◆ **YOUR INSTRUCTIONS**:
Reproduce every line below exactly as written; do not include the images.
** Opening DATASET EXTRACT block **
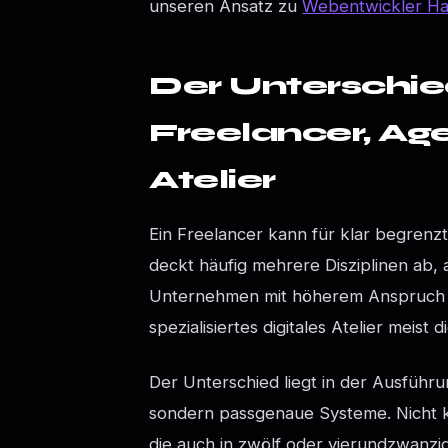
unseren Ansatz zu
Webentwickler Ham
Der Unterschi
Freelancer, Ag
Atelier
Ein Freelancer kann für klar begrenzt
deckt häufig mehrere Disziplinen ab, a
Unternehmen mit höherem Anspruch an
spezialisiertes digitales Atelier meist 
Der Unterschied liegt in der Ausführu
sondern passgenaue Systeme. Nicht k
die auch in zwölf oder vierundzwanzi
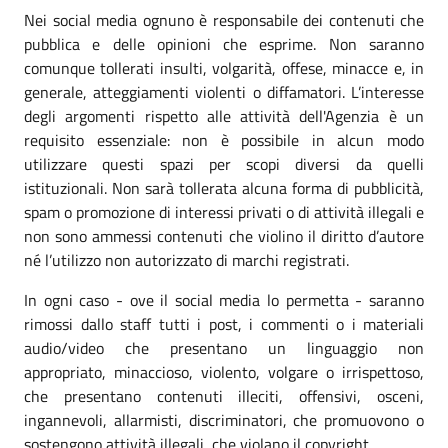
Nei social media ognuno è responsabile dei contenuti che
pubblica e delle opinioni che esprime. Non saranno
comunque tollerati insulti, volgarità, offese, minacce e, in
generale, atteggiamenti violenti o diffamatori. L’interesse
degli argomenti rispetto alle attività dell'Agenzia è un
requisito essenziale: non è possibile in alcun modo
utilizzare questi spazi per scopi diversi da quelli
istituzionali. Non sarà tollerata alcuna forma di pubblicità,
spam o promozione di interessi privati o di attività illegali e
non sono ammessi contenuti che violino il diritto d’autore
né l’utilizzo non autorizzato di marchi registrati.
In ogni caso - ove il social media lo permetta - saranno
rimossi dallo staff tutti i post, i commenti o i materiali
audio/video che presentano un linguaggio non
appropriato, minaccioso, violento, volgare o irrispettoso,
che presentano contenuti illeciti, offensivi, osceni,
ingannevoli, allarmisti, discriminatori, che promuovono o
sostengono attività illegali, che violano il copyright.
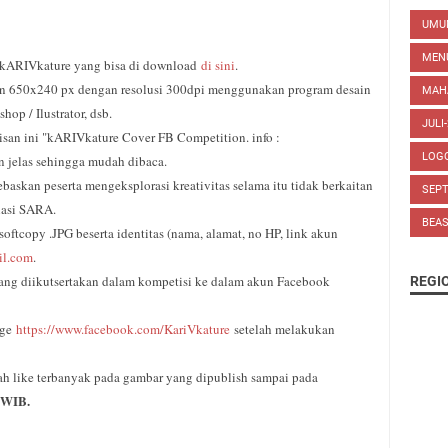
UM
MEN
o kARIVkature yang bisa di download
di sini
.
n 650x240 px dengan resolusi 300dpi menggunakan program desain
MAH
op / Ilustrator, dsb.
JULI
isan ini "kARIVkature Cover FB Competition. info :
LOG
 jelas sehingga mudah dibaca.
skan peserta mengeksplorasi kreativitas selama itu tidak berkaitan
SEP
nasi SARA.
BEA
 softcopy .JPG beserta identitas (nama, alamat, no HP, link akun
il.com
.
ang diikutsertakan dalam kompetisi ke dalam akun Facebook
REGI
age
https://www.facebook.
com/KariVkature
setelah melakukan
lah like terbanyak pada gambar yang dipublish sampai pada
0 WIB.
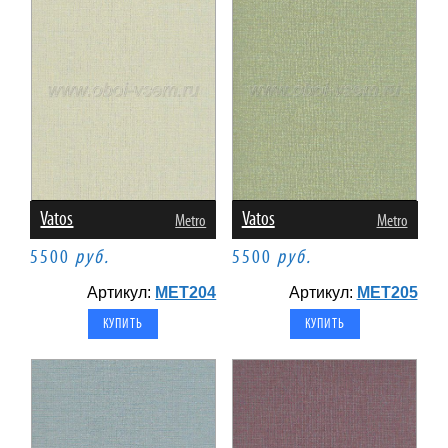
Vatos
Vatos
Metro
Metro
5500
руб.
5500
руб.
Артикул:
MET204
Артикул:
MET205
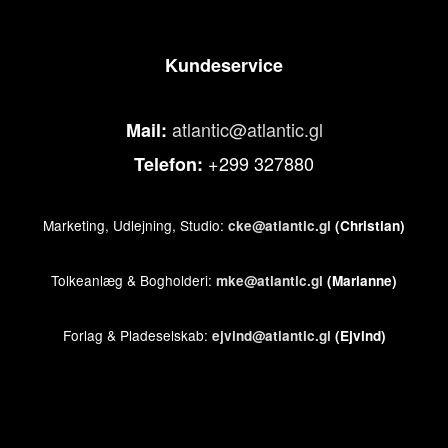
Kundeservice
atlantic@atlantic.gl
Mail:
+299 327880
Telefon:
Marketing, Udlejning, Studio:
cke@atlantic.gl
(Christian)
Tolkeanlæg & Bogholderi:
mke@atlantic.gl
(Marianne)
Forlag & Pladeselskab:
ejvind@atlantic.gl
(Ejvind)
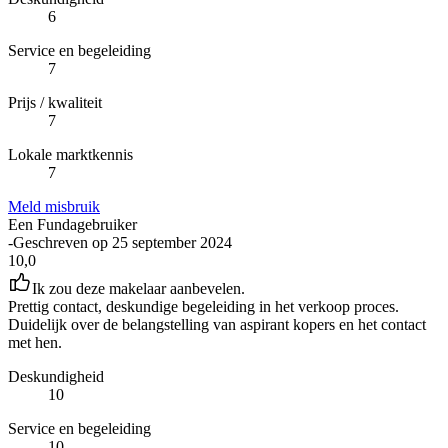
6
Service en begeleiding
7
Prijs / kwaliteit
7
Lokale marktkennis
7
Meld misbruik
Een Fundagebruiker
-
Geschreven op
25 september 2024
10,0
Ik zou deze makelaar aanbevelen.
Prettig contact, deskundige begeleiding in het verkoop proces.
Duidelijk over de belangstelling van aspirant kopers en het contact
met hen.
Deskundigheid
10
Service en begeleiding
10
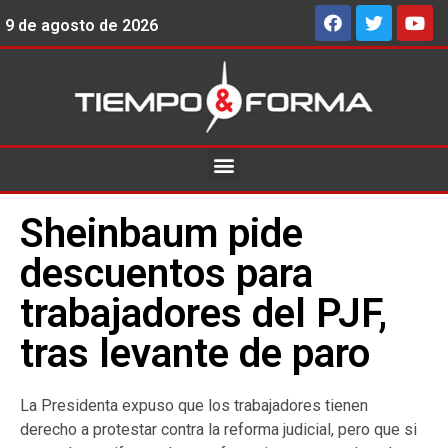
9 de agosto de 2026
Sheinbaum pide
descuentos para
trabajadores del PJF,
tras levante de paro
La Presidenta expuso que los trabajadores tienen
derecho a protestar contra la reforma judicial, pero que si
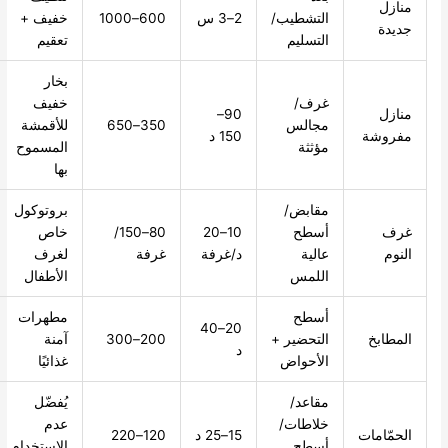
التشطيب/
2–3 س
600–1000
خفيف +
التسليم
تعقيم
بخار
غرف/
خفيف
90–
مجالس
350–650
للأقمشة
شة
150 د
مؤثثة
المسموح
بها
مقابض/
بروتوكول
أسطح
10–20
80–150/
خاص
عالية
د/غرفة
غرفة
لغرف
اللمس
الأطفال
أسطح
مطهرات
20–40
بخ
التحضير +
200–300
آمنة
د
الأحواض
غذائيًا
مقاعد/
يُفضّل
خلاطات/
عدم
مات
15–25 د
120–220
أسطح
الاستخدام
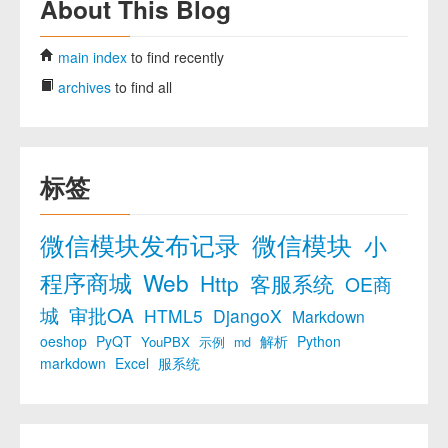
About This Blog
main index
to find recently
archives
to find all
标签
微信模块发布记录
微信模块
小
程序商城
Web
Http
客服系统
OE商
城
审批OA
HTML5
DjangoX
Markdown
oeshop
PyQT
解析
Python
YouPBX
示例
md
markdown
Excel
服系统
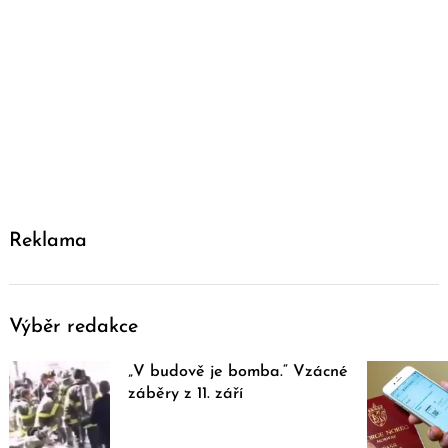
Reklama
Výběr redakce
„V budově je bomba.“ Vzácné
záběry z 11. září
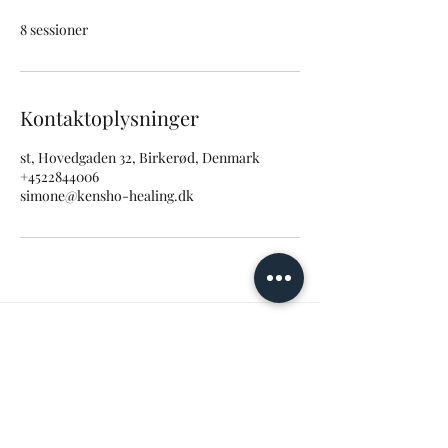
n
8 sessioner
Kontaktoplysninger
st, Hovedgaden 32, Birkerød, Denmark
+4522844006
simone@kensho-healing.dk
simone@kensho-healing.dk
+45 22 84 40 06
Hovedgaden 32, 1.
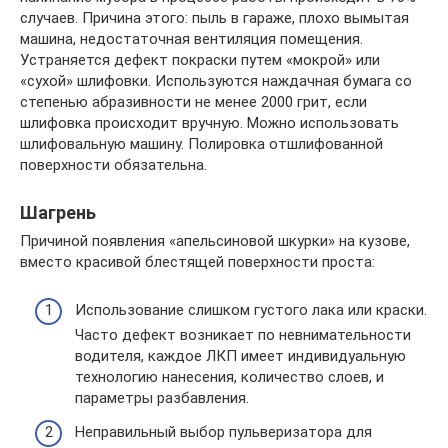
случаев. Причина этого: пыль в гараже, плохо вымытая
машина, недостаточная вентиляция помещения.
Устраняется дефект покраски путем «мокрой» или
«сухой» шлифовки. Используются наждачная бумага со
степенью абразивности не менее 2000 грит, если
шлифовка происходит вручную. Можно использовать
шлифовальную машину. Полировка отшлифованной
поверхности обязательна.
Шагрень
Причиной появления «апельсиновой шкурки» на кузове,
вместо красивой блестящей поверхности проста:
Использование слишком густого лака или краски.
Часто дефект возникает по невнимательности
водителя, каждое ЛКП имеет индивидуальную
технологию нанесения, количество слоев, и
параметры разбавления.
Неправильный выбор пульверизатора для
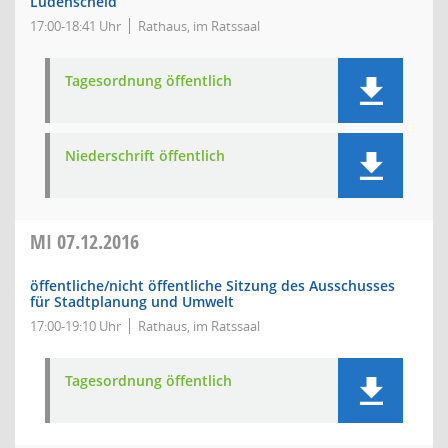
Lüdenscheid
17:00-18:41 Uhr
Rathaus, im Ratssaal
Tagesordnung öffentlich
Niederschrift öffentlich
MI
07.12.2016
öffentliche/nicht öffentliche Sitzung des Ausschusses
für Stadtplanung und Umwelt
17:00-19:10 Uhr
Rathaus, im Ratssaal
Tagesordnung öffentlich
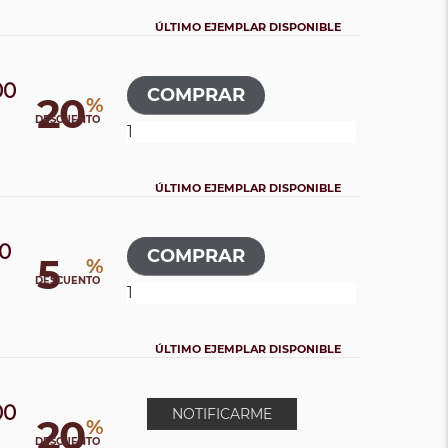
ÚLTIMO EJEMPLAR DISPONIBLE
00
20
%
0
DESCUENTO
ÚLTIMO EJEMPLAR DISPONIBLE
00
5
%
DESCUENTO
ÚLTIMO EJEMPLAR DISPONIBLE
00
NOTIFICARME
20
%
0
DESCUENTO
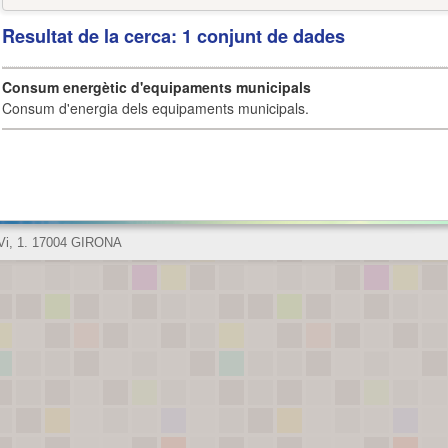
Resultat de la cerca: 1 conjunt de dades
Consum energètic d'equipaments municipals
Consum d'energia dels equipaments municipals.
 Vi, 1. 17004 GIRONA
** Closing DATASET EXTRACT block **
◆ **FINISHED EXERCISE**:
unseren Ansatz zu
Webentwickler Ham
Der Unterschi
Freelancer, Ag
Atelier
Ein Freelancer kann für klar begrenzt
deckt häufig mehrere Disziplinen ab, a
Unternehmen mit höherem Anspruch an
spezialisiertes digitales Atelier meist 
Der Unterschied liegt in der Ausführu
sondern passgenaue Systeme. Nicht k
die auch in zwölf oder vierundzwanzi
Nei social media ognuno è responsabile dei contenuti che
pubblica e delle opinioni che esprime. Non saranno
comunque tollerati insulti, volgarità, offese, minacce e, in
generale, atteggiamenti violenti o diffamatori. L’interesse
degli argomenti rispetto alle attività dell'Agenzia è un
requisito essenziale: non è possibile in alcun modo
utilizzare questi spazi per scopi diversi da quelli
istituzionali. Non sarà tollerata alcuna forma di pubblicità,
spam o promozione di interessi privati o di attività illegali e
non sono ammessi contenuti che violino il diritto d’autore
né l’utilizzo non autorizzato di marchi registrati.
In ogni caso - ove il social media lo permetta - saranno
rimossi dallo staff tutti i post, i commenti o i materiali
audio/video che presentano un linguaggio non
appropriato, minaccioso, violento, volgare o irrispettoso,
che presentano contenuti illeciti, offensivi, osceni,
ingannevoli, allarmisti, discriminatori, che promuovono o
sostengono attività illegali, che violano il copyright.
UM
MEN
o kARIVkature yang bisa di download
di sini
.
n 650x240 px dengan resolusi 300dpi menggunakan program desain
MAH
op / Ilustrator, dsb.
JULI
isan ini "kARIVkature Cover FB Competition. info :
LOG
 jelas sehingga mudah dibaca.
skan peserta mengeksplorasi kreativitas selama itu tidak berkaitan
SEP
nasi SARA.
BEA
 softcopy .JPG beserta identitas (nama, alamat, no HP, link akun
il.com
.
ang diikutsertakan dalam kompetisi ke dalam akun Facebook
REGI
age
https://www.facebook.
com/KariVkature
setelah melakukan
lah like terbanyak pada gambar yang dipublish sampai pada
0 WIB.
Vatos
Vatos
Metro
Metro
5500
руб.
5500
руб.
Артикул:
MET204
Артикул:
MET205
Kundeservice
atlantic@atlantic.gl
Mail:
+299 327880
Telefon:
Marketing, Udlejning, Studio:
cke@atlantic.gl
(Christian)
Tolkeanlæg & Bogholderi:
mke@atlantic.gl
(Marianne)
Forlag & Pladeselskab:
ejvind@atlantic.gl
(Ejvind)
6
Service en begeleiding
7
Prijs / kwaliteit
7
Lokale marktkennis
7
Meld misbruik
Een Fundagebruiker
-
Geschreven op
25 september 2024
10,0
Ik zou deze makelaar aanbevelen.
Prettig contact, deskundige begeleiding in het verkoop proces.
Duidelijk over de belangstelling van aspirant kopers en het contact
met hen.
Deskundigheid
10
Service en begeleiding
10
9 de agosto de 2026
Sheinbaum pide
descuentos para
trabajadores del PJF,
tras levante de paro
La Presidenta expuso que los trabajadores tienen
derecho a protestar contra la reforma judicial, pero que si
التشطيب/
2–3 س
600–1000
خفيف +
التسليم
تعقيم
بخار
غرف/
خفيف
90–
مجالس
350–650
للأقمشة
شة
150 د
مؤثثة
المسموح
بها
مقابض/
بروتوكول
أسطح
10–20
80–150/
خاص
عالية
د/غرفة
غرفة
لغرف
اللمس
الأطفال
أسطح
مطهرات
20–40
بخ
التحضير +
200–300
آمنة
د
الأحواض
غذائيًا
مقاعد/
يُفضّل
خلاطات/
عدم
مات
15–25 د
120–220
أسطح
الاستخدام
About This Blog
main index
to find recently
archives
to find all
标签
微信模块发布记录
微信模块
小
程序商城
Web
Http
客服系统
OE商
城
审批OA
HTML5
DjangoX
Markdown
oeshop
PyQT
解析
Python
YouPBX
示例
md
markdown
Excel
服系统
Reklama
Výběr redakce
„V budově je bomba.“ Vzácné
záběry z 11. září
n
8 sessioner
Kontaktoplysninger
st, Hovedgaden 32, Birkerød, Denmark
+4522844006
simone@kensho-healing.dk
simone@kensho-healing.dk
+45 22 84 40 06
Hovedgaden 32, 1.
случаев. Причина этого: пыль в гараже, плохо вымытая
машина, недостаточная вентиляция помещения.
Устраняется дефект покраски путем «мокрой» или
«сухой» шлифовки. Используются наждачная бумага со
степенью абразивности не менее 2000 грит, если
шлифовка происходит вручную. Можно использовать
шлифовальную машину. Полировка отшлифованной
поверхности обязательна.
Шагрень
Причиной появления «апельсиновой шкурки» на кузове,
вместо красивой блестящей поверхности проста:
Использование слишком густого лака или краски.
Часто дефект возникает по невнимательности
водителя, каждое ЛКП имеет индивидуальную
технологию нанесения, количество слоев, и
параметры разбавления.
Неправильный выбор пульверизатора для
Lüdenscheid
17:00-18:41 Uhr
Rathaus, im Ratssaal
Tagesordnung öffentlich
Niederschrift öffentlich
MI
07.12.2016
öffentliche/nicht öffentliche Sitzung des Ausschusses
für Stadtplanung und Umwelt
17:00-19:10 Uhr
Rathaus, im Ratssaal
Tagesordnung öffentlich
ÚLTIMO EJEMPLAR DISPONIBLE
00
20
%
0
DESCUENTO
ÚLTIMO EJEMPLAR DISPONIBLE
00
5
%
DESCUENTO
ÚLTIMO EJEMPLAR DISPONIBLE
00
NOTIFICARME
20
%
0
DESCUENTO
Resultat de la cerca: 1 conjunt de dades
Consum energètic d'equipaments municipals
Consum d'energia dels equipaments municipals.
 Vi, 1. 17004 GIRONA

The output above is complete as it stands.